After long-term decline throughout the twentieth century, the sector has grown in the last twenty years, following liberalisation through the 1988 Housing Act (which abolished rent controls and introduced short-term tenancies and ‘no fault’ evictions), and the introduction of previously unavailable buy-to-let mortgages in the mid-1990s.
Together, these two developments made privately rented properties a much more attractive and realisable investment, accessible by those who aren’t professional landlords but have some existing capital or property wealth. Against a background of insufficient housebuilding and a global property market, landlords have often been able to win three times over.
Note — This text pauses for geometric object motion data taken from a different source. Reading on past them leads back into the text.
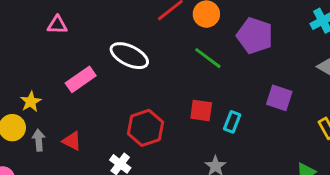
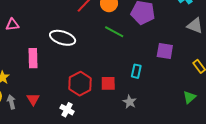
pink rectangle: (81, 79) -> (33, 58), turned -48
red square: (201, 111) -> (108, 83), moved
red triangle: (72, 141) -> (33, 99), turned 40

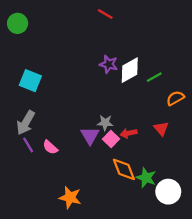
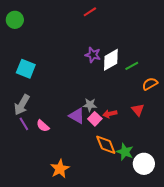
red line: (105, 14) -> (90, 12), turned -64
purple triangle: (90, 136) -> (77, 116), turned -30
orange star: (70, 197) -> (60, 169), turned 30

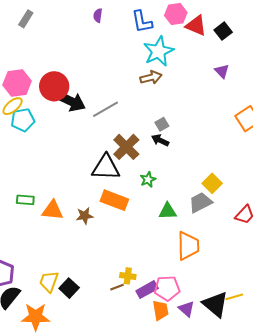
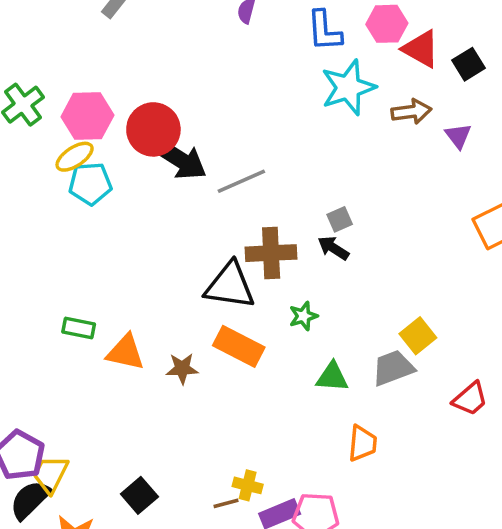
brown arrow: (151, 77) -> (411, 112), moved
brown cross: (126, 147) -> (271, 253), turned 36
orange trapezoid: (188, 246) -> (362, 443), size x0.7
yellow trapezoid: (49, 281) -> (51, 474), moved

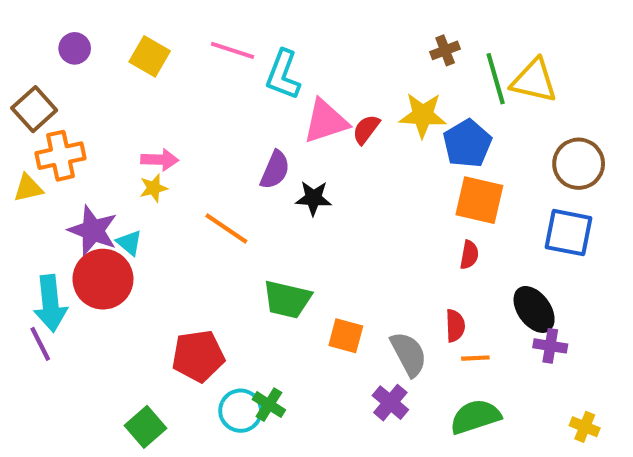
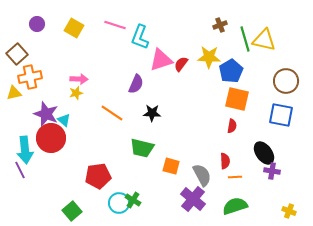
black star: (313, 198) -> (152, 113), moved
purple cross: (390, 403) -> (193, 199), size x1.4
These wins are, firstly, having their mortgage paid off by someone else; secondly, by charging rents well above their mortgage payments they have received a good second income; and finally, through a market that has seen ever-increasing house prices they have seen strong investment returns.
Of course, the above represents the best-case scenario for landlords (though the growth of the PRS suggests the average landlord can’t have it too bad), but for tenants of all backgrounds the overall direction of the market continues to have negative consequences, whether those renters are aspiring first-time buyers or struggling on low incomes.
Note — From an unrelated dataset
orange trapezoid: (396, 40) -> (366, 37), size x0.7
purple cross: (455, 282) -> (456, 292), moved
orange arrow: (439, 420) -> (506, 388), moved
For years, buy-to-let landlords have been able to out-compete first-time buyers, in part through tax advantages that are now being gradually phased out.
The loud, outraged and vociferous lobby against ending landlord tax advantages (which, after all, only brings landlords into line with regular homeowners) also shows that while the economic orthodoxy is very much a cause of the current crisis, it’s also a political problem, with organised landlord bodies advocating for the status quo and a cautious or complicit government following their lead.
Despite the PRS operating perfectly well in many countries that offer caps on rent rises and greater protection from eviction, we’re told that the UK is a special case that would collapse under the weight of further regulation. In fact, England has virtually the most deregulated PRS in Europe when it comes to affordability and security, yet across much of Europe, private renting makes up a larger proportion of housing tenure. Regulation, surely, is needed when we consider the social consequences of the current system.
When social housing remains unavailable to large numbers of people in housing need, households are then rehoused in new private tenancies and the cycle continues, at a great cost to the state. It’s also hardly surprising that while a system that allows rents to rise at whatever rate the landlord decides each year will hit all private renters, it will be most harmful for those at the bottom of the market.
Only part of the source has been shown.